Run through the records and show each line that includes the string "топом".

**Data extract**
"""

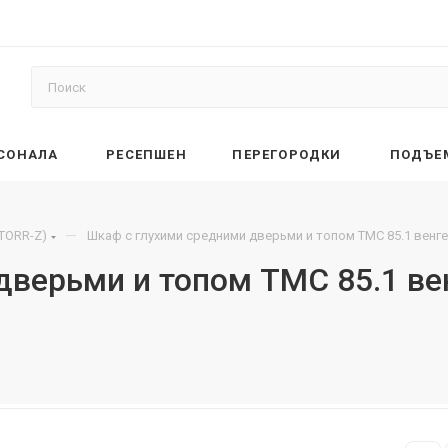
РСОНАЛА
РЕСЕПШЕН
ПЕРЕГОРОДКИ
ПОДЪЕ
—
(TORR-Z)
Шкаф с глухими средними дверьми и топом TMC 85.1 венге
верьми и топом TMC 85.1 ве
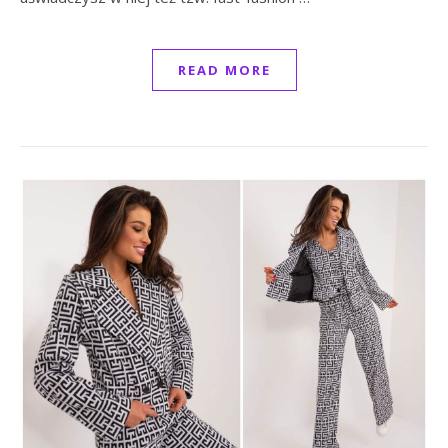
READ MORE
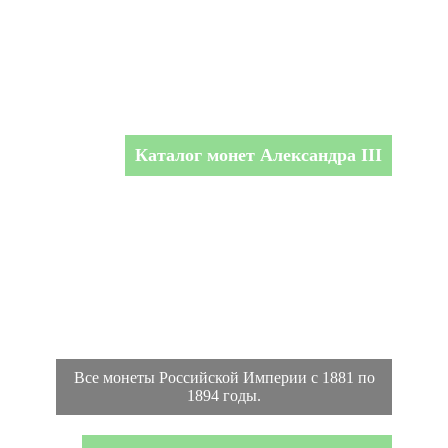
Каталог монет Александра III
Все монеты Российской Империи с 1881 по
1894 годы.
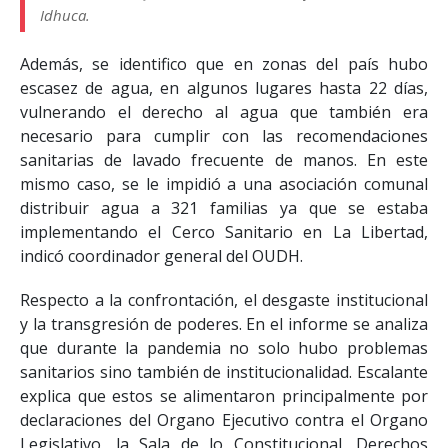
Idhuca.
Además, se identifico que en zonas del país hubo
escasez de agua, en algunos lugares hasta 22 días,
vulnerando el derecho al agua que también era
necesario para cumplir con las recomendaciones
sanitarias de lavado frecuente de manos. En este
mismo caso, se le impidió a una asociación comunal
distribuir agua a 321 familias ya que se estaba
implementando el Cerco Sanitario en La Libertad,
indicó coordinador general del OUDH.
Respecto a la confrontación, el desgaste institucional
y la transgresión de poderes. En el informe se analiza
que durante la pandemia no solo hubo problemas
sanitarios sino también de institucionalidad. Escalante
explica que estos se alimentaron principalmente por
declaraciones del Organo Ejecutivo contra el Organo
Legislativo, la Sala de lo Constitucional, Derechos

"""
"""

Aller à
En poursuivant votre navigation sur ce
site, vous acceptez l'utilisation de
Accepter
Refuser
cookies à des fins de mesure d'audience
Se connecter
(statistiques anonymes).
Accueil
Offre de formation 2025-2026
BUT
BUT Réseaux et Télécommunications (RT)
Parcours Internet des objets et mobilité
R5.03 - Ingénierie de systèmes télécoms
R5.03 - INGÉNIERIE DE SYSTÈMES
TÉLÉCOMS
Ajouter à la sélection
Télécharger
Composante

"""
"""

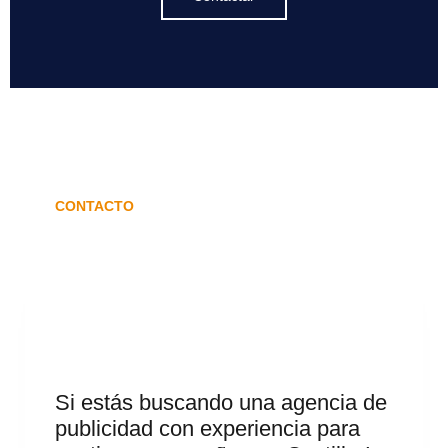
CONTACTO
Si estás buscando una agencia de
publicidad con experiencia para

"""

**Response below**
Шкаф с глухими средними дверьми и топом TMC 85.1 венге
верьми и топом TMC 85.1 ве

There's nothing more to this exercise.